A recurring theme in our columns is how directors’ and officers’ fiduciary duties are examined as the corporation approaches financial distress. In fact, we have been writing for The Legal long enough that today we report again on a U.S. Court of Appeals for the Third Circuit case styled Official Committee of Unsecured Creditors on Behalf of the Estate of Lemington Home for the Aged v. Baldwin, No. 13-2707 (3rd Cir. Jan. 26, 2015), that we wrote on more than three years ago. In 2011, the Third Circuit reversed a decision by the U.S. District Court for the Western District of Pennsylvania granting summary judgment in favor of the defendants and remanded the matter for trial, which we wrote on at that time. Later, when the district court scheduled the case for trial, the defendants took action on mandamus to the court requesting that the trial schedule be relaxed. Finally, in a decision dated Jan. 26, the court considered an appeal from jury verdicts of liability and compensatory and punitive damage awards against the officers and directors of a nursing home facility that closed after filing for Chapter 11 back in 2005.
Summary of Facts
As we wrote previously, the Lemington Home for the Aged was, according to the opinion, “the oldest, nonprofit, unaffiliated nursing home in the United States dedicated to the care of African-American seniors.” Defendant Mel Lee Causey was hired as administrator and CEO in 1997. Defendant James Shealey became chief financial officer in 2002, and reported to Causey.
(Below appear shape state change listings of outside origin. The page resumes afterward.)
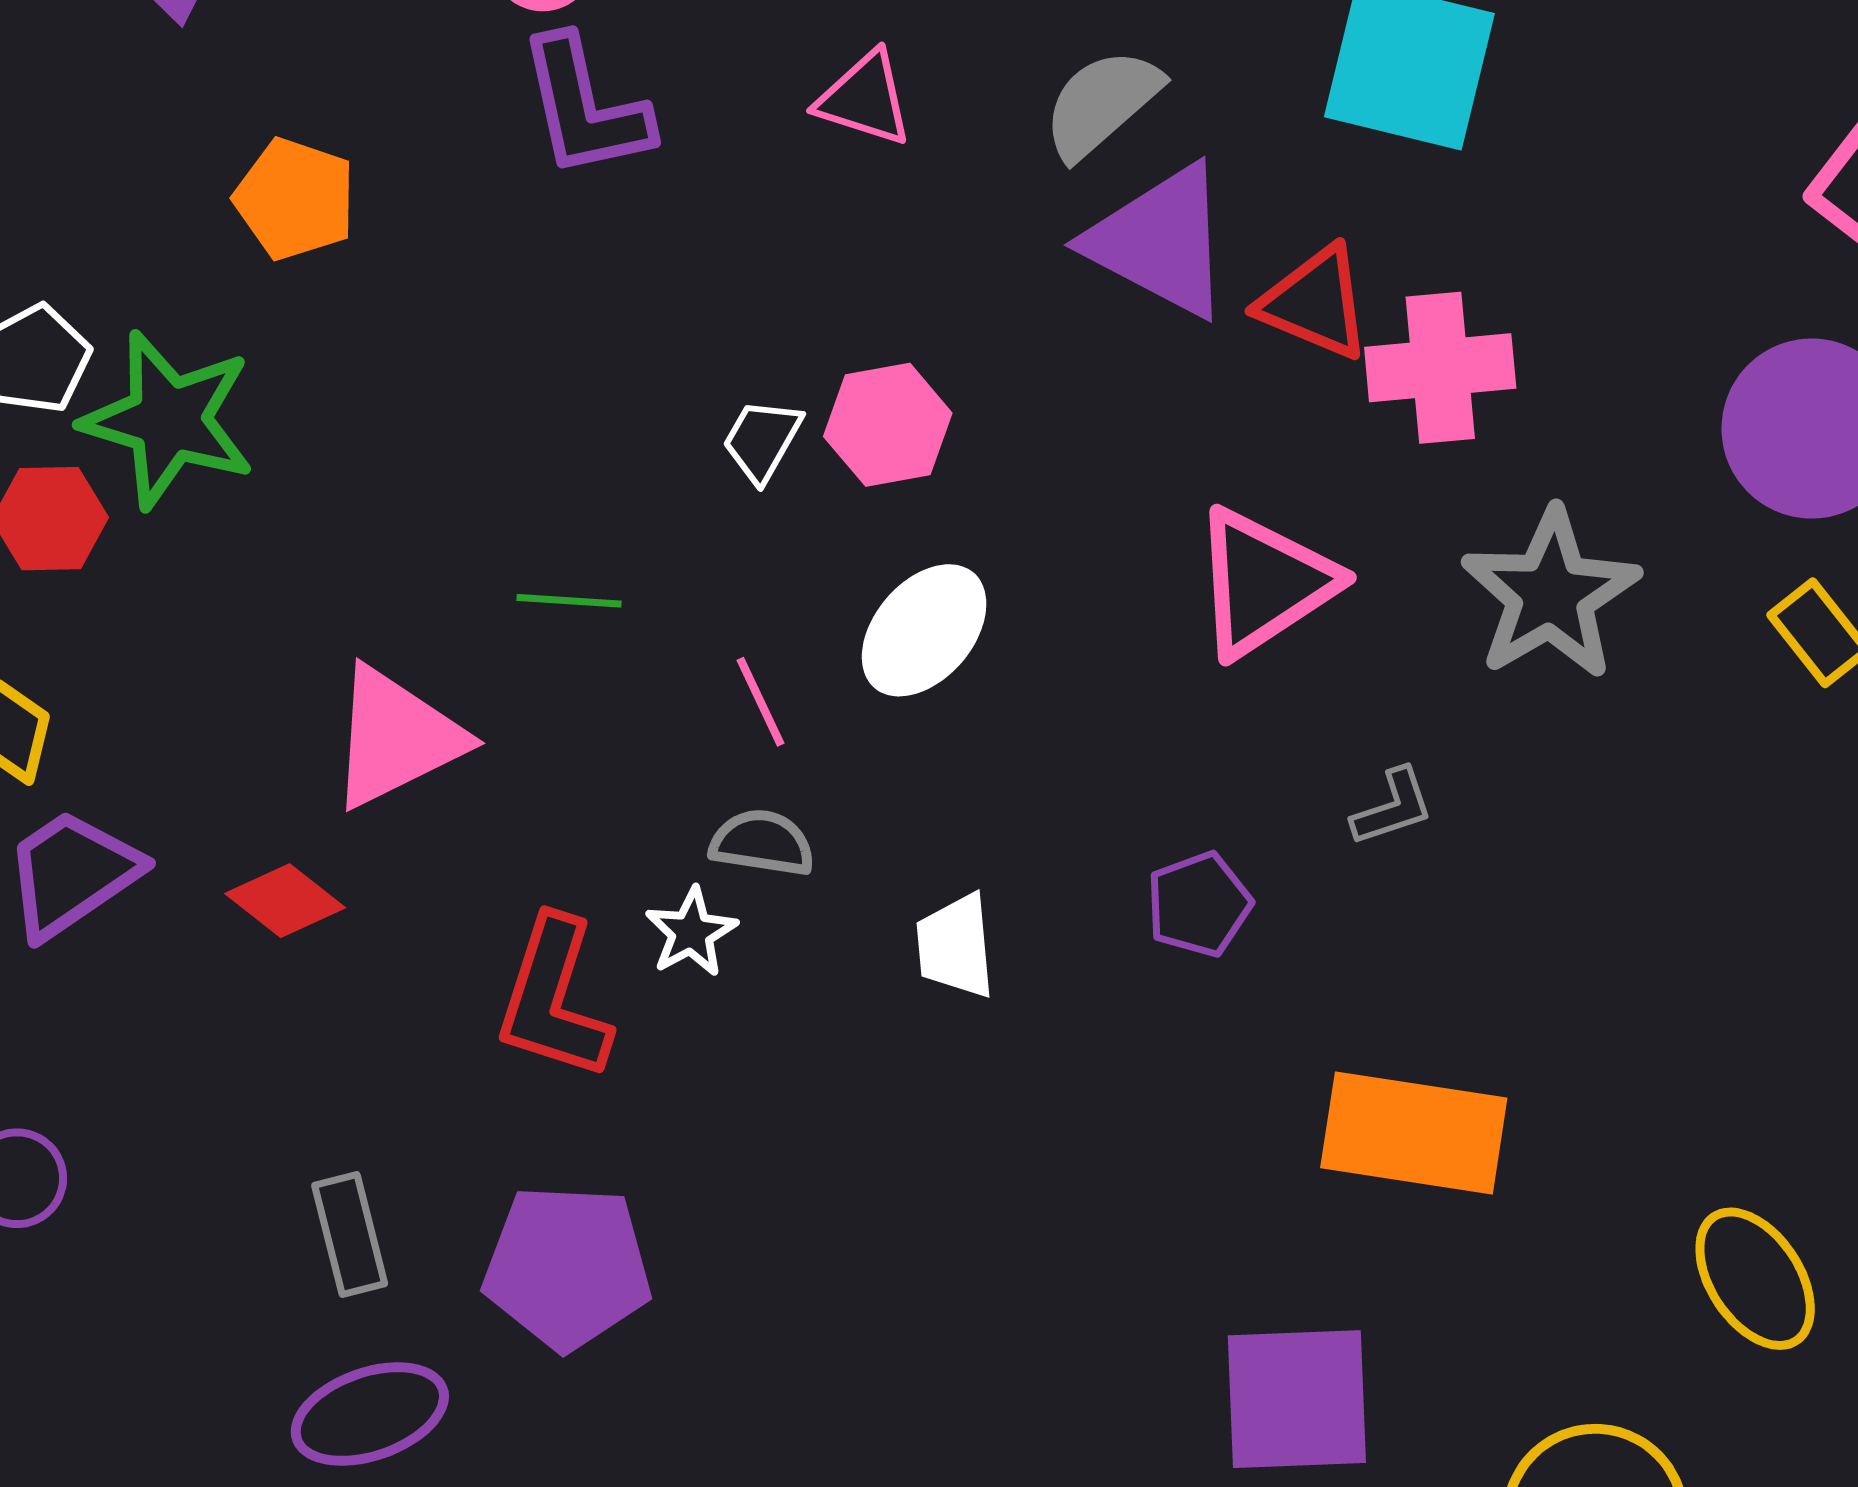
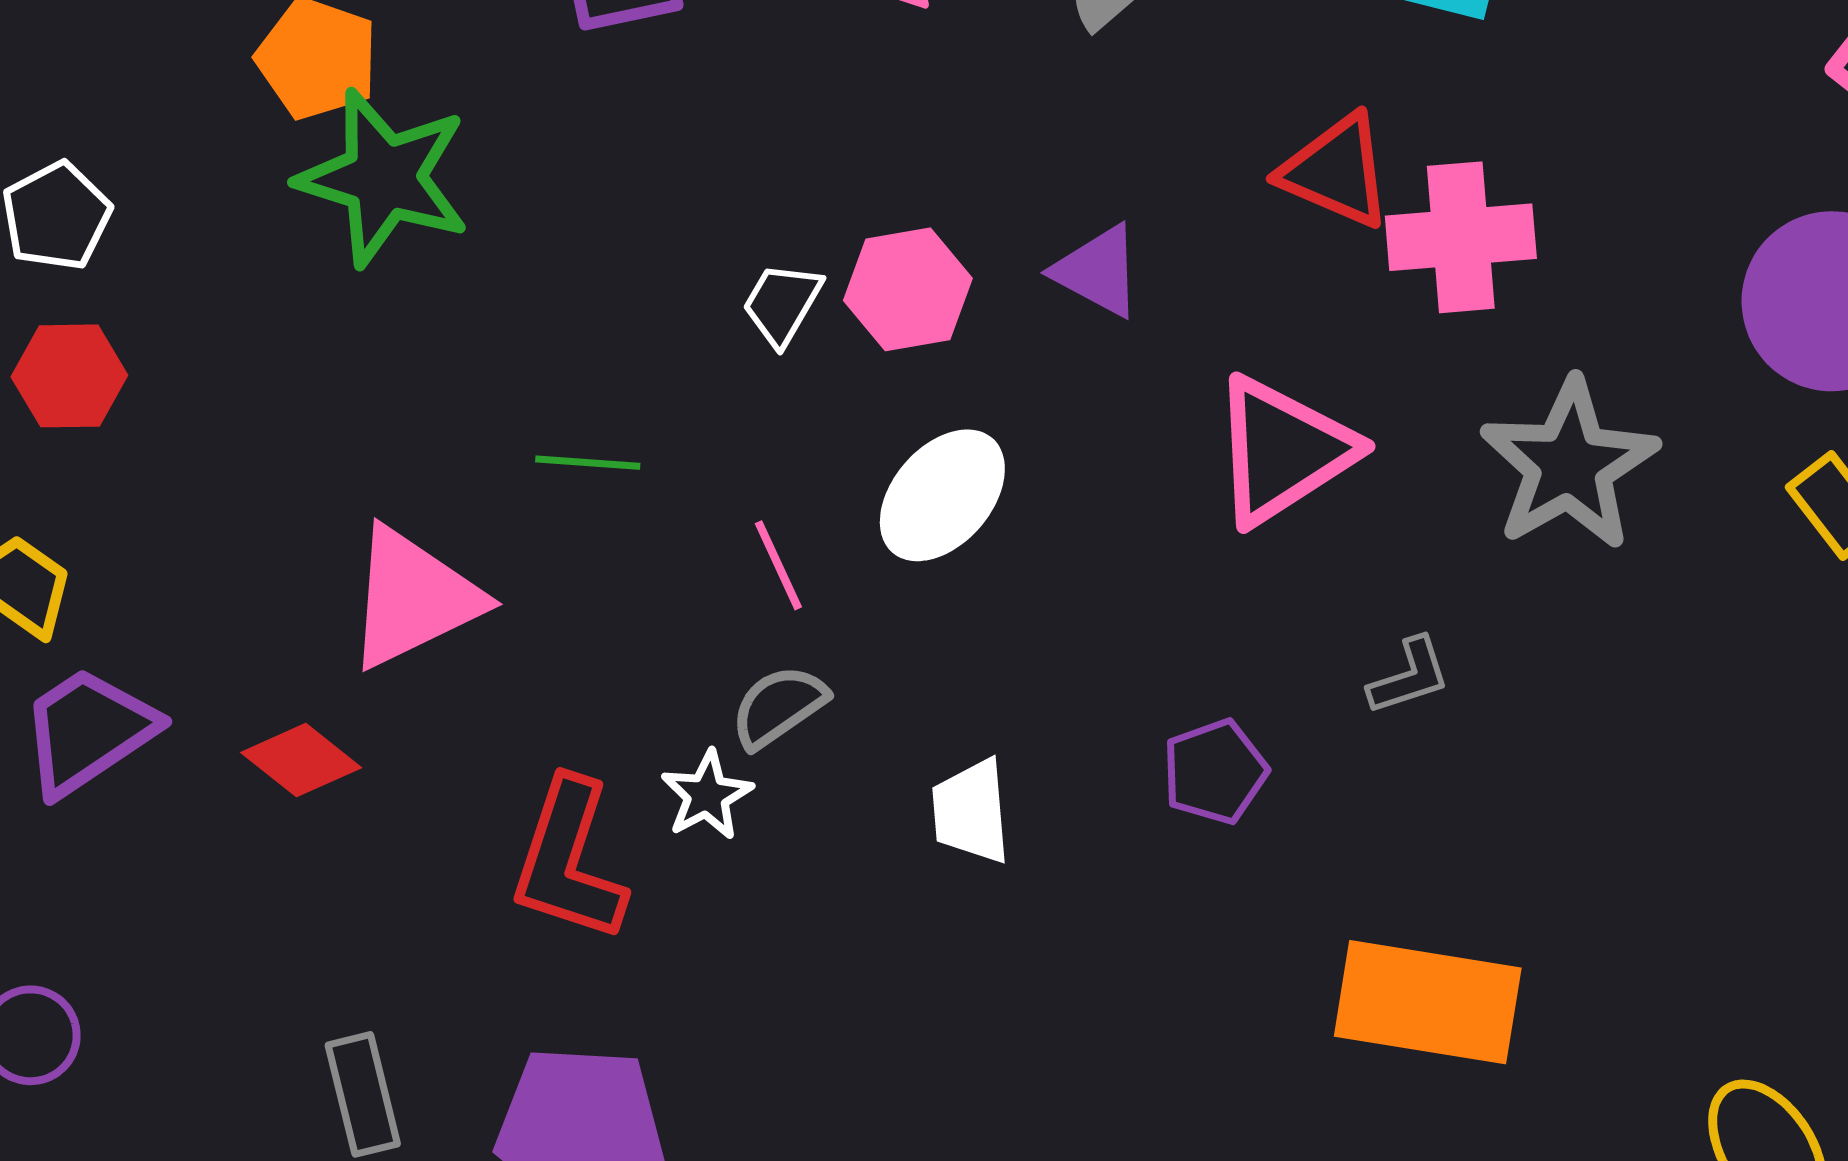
purple triangle: (1160, 241) -> (1098, 271), moved, size x0.6
green star: (168, 420) -> (384, 178), moved
gray semicircle: (762, 843) -> (779, 706), turned -44

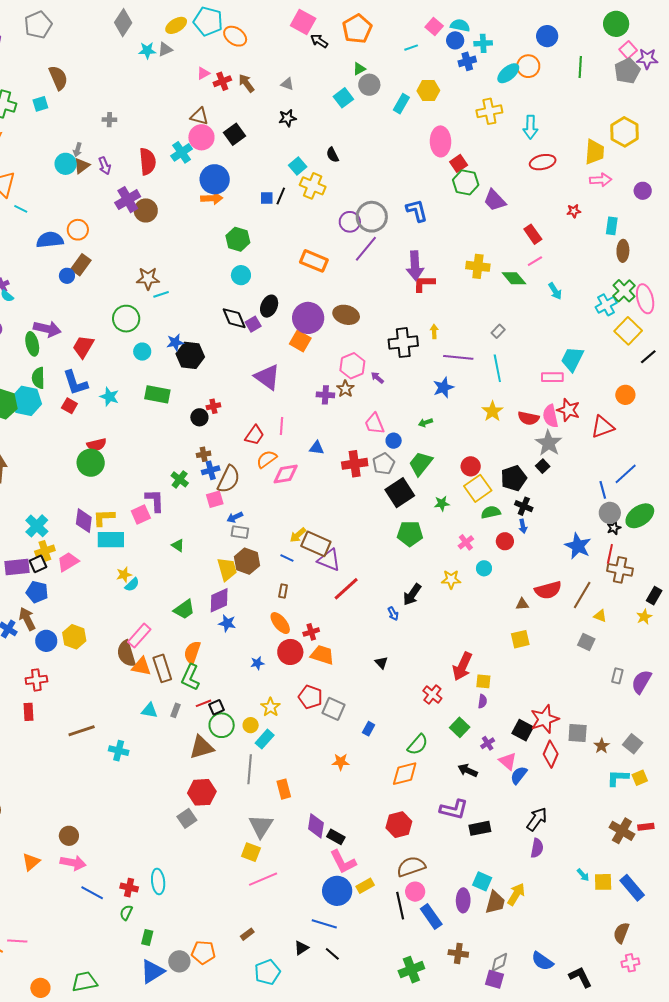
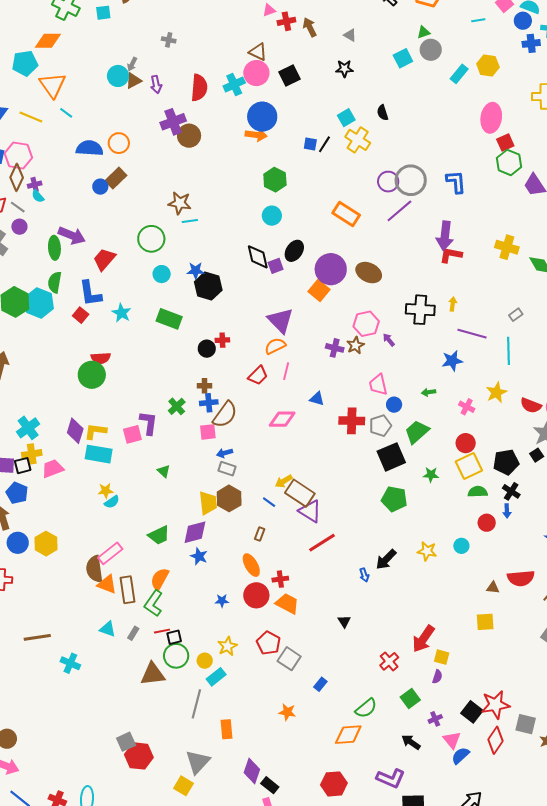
orange semicircle: (267, 459) -> (275, 346), moved
pink cross: (466, 542) -> (467, 407), moved, turned -35
red hexagon: (202, 792) -> (139, 756), moved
The opinion notes that while the home had been financially troubled for decades, the home’s financial difficulties became “particularly acute” during Causey and Shealey’s tenure. It was during this time the home was cited by the Pennsylvania Department of Health at a rate almost three times higher than the average Pennsylvania nursing home. Two patients died under what the opinion calls “suspicious circumstances,” resulting in investigations by the department. The patient and financial records were in disarray. Finally, on Jan. 6, 2005, the board voted to close the home. The Chapter 11 bankruptcy petition was not filed until April 13, 2005.